“Mi sembrava doveroso cominciare i confronti da chi aveva pensato a me per questa candidatura, anche pensando a questo atipico consenso di questa componente. Sono previsti anche altri incontri, tra poco con il presidente di Lega B e domani con la Lega Pro, poi con assocalciatori e assoallenatori entro fine settimana. Io non ho certezza di continuare la candidatura, lo farò solo dopo gli incontri con le altre componenti”. Lo ha detto Giovanni Malagò in conferenza stampa dopo l’incontro in Lega Serie A.
“Non credo di sciogliere le riserve entro la settimana. Finirò la settimana e raccoglierò anche le idee, sarà importante anche incontrare il presidente Abete, devo fare un programma. Penso che arriveremo, non dico a ridosso del 13 maggio, ma quasi”, ha proseguito. “Dopo che avrò parlato con le componenti sarà importante parlare con il ministro Abodi, ci mancherebbe. Devo dare priorità al mondo sportivo: se le altre componenti non sono d’accordo ringrazierò la Serie A e mi fermerò”.
“Voglio ringraziare la Lega, per come sono stato accolto: un’atmosfera eccezionale, oggi sono state due ore di chiacchierata straordinaria. Penso che il calcio debba mettere da parte i personalismi, sotto il prodotto dell’immagine si deve mettere in condizione di meritare d’essere considerato in modo diverso a livello istituzionale, come mi sembra si sia dimostrato per altre discipline sportive. Non sono preoccupato di quello che possa essere il risultato elettorale del 22 giugno. È chiaro: c’è una competizione, la partita va giocata con tutto quello che consegue. Però quello su cui sto cercando di riflettere, per dare un apporto diverso, propositivo, ottimistico, vincente, è come migliorare la parte sportiva”

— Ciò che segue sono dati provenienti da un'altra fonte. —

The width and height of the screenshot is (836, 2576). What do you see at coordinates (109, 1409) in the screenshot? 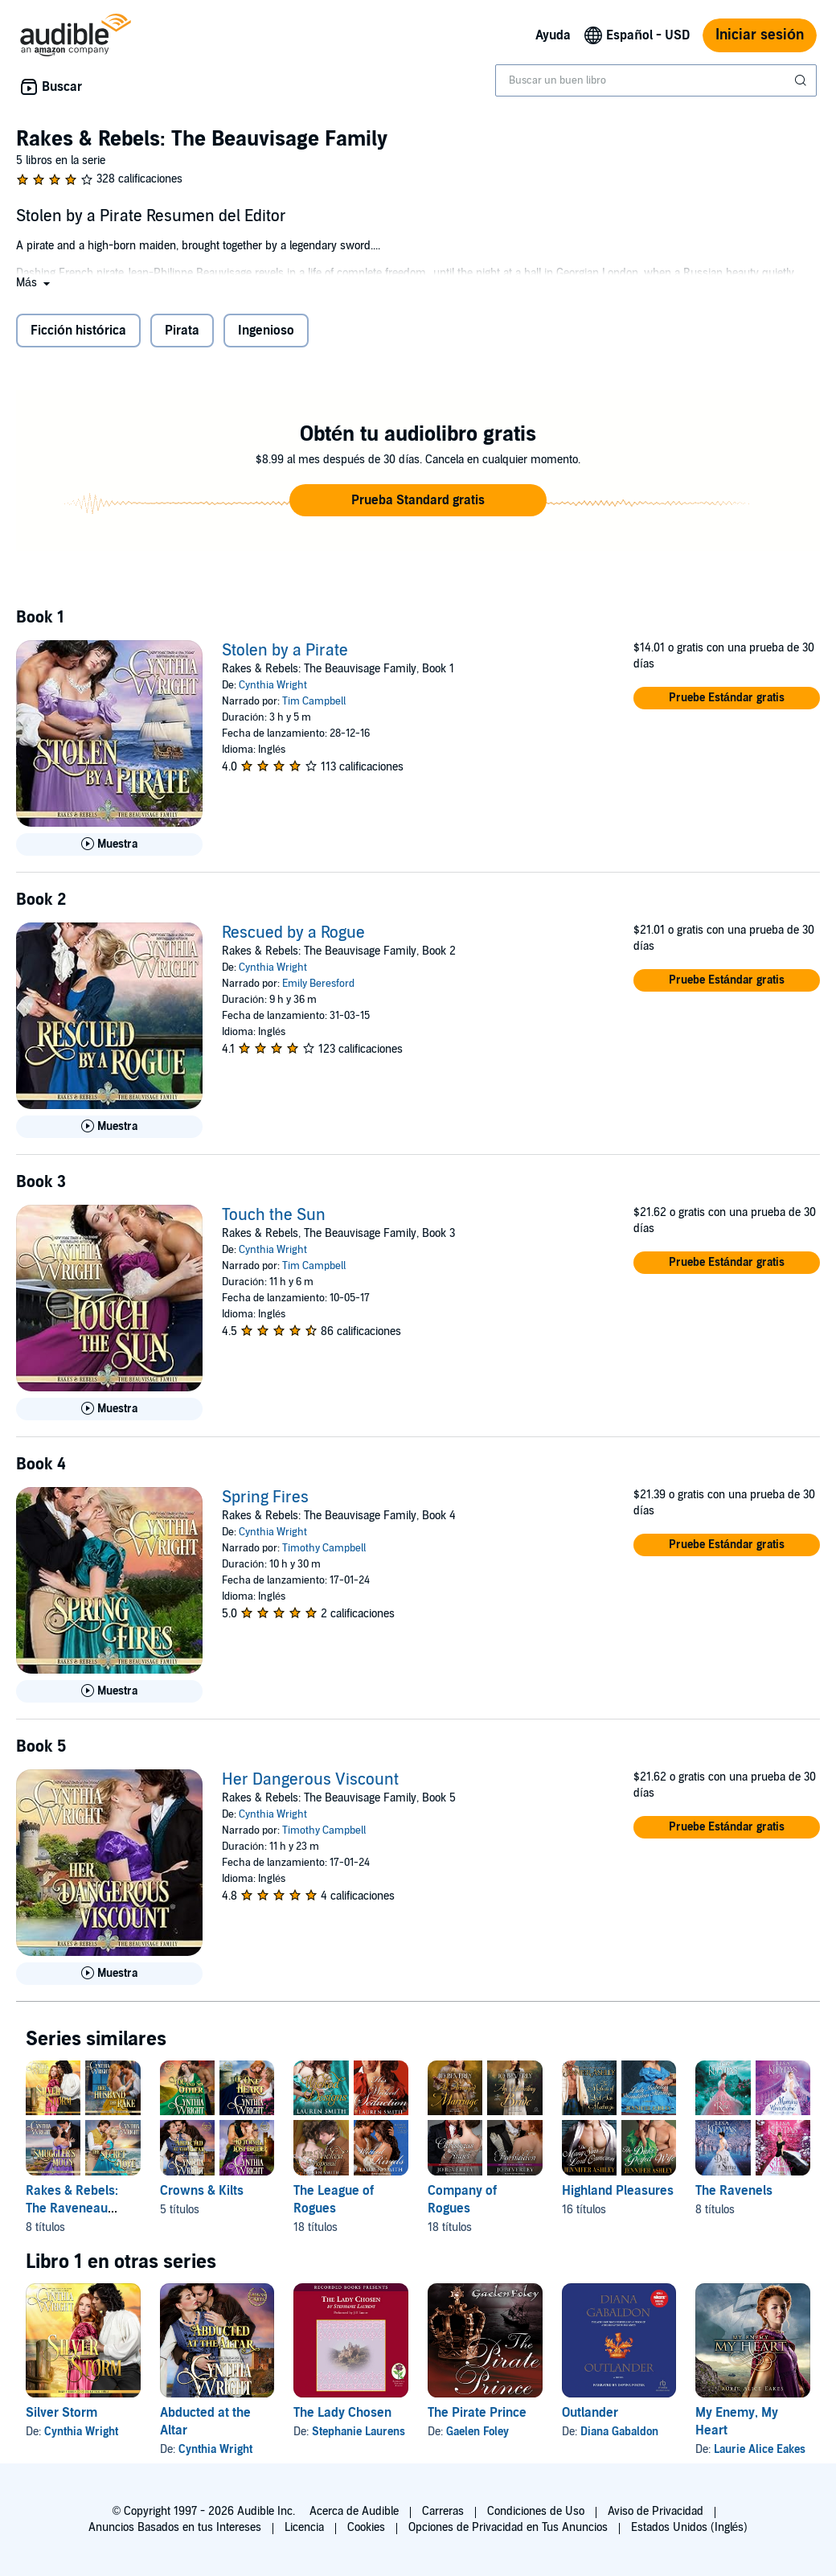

“Se ho una priorità? Non arroccarsi sulle posizioni. Mi hanno dato fiducia, ma bisogna darla veramente. Secondo me la parola ‘compromesso’ va sostituita con ‘convincimento’: all’interno del CONI, con le debite eccezioni, hanno saputo coesistere sport con anime molto diverse. Se uno vince e gli altri perdono, onestamente, entri in un contesto in cui devi remare per ottenere un certo tipo di obiettivo e invece ti prosciughi dietro altre situazioni”.
“Sotto il profilo della capacità di organizzare una squadra che mette in condizione chi va in campo di ottenere il massimo, penso di aver dimostrato qualcosa. Però la riflessione finale è che uno si deve dedicare il più possibile per cercare di fare un percorso di strategia, di idee, di un nuovo sistema organizzativo, anche con persone non per forza nuove, ma con mentalità nuova. Non devi sprecare energie fisiche e mentali per contemperare formule compromissorie all’interno delle varie componenti”
“Le richieste dei club? Farei un torto, ognuno ha considerazioni diverse. È facile dire aumentiamo i ricavi e tagliamo i costi, senza la certezza di avere un risultato sportivo all’altezza della storia del nostro Paese. Potremmo parlare all’infinito, è un lavoro che penso si debba fare con chi ha la competenza normativa: alcune situazioni sono specifiche del mondo endofederale, altre richiedono il supporto di chi ha oneri e onori legislativi”, ha concluso.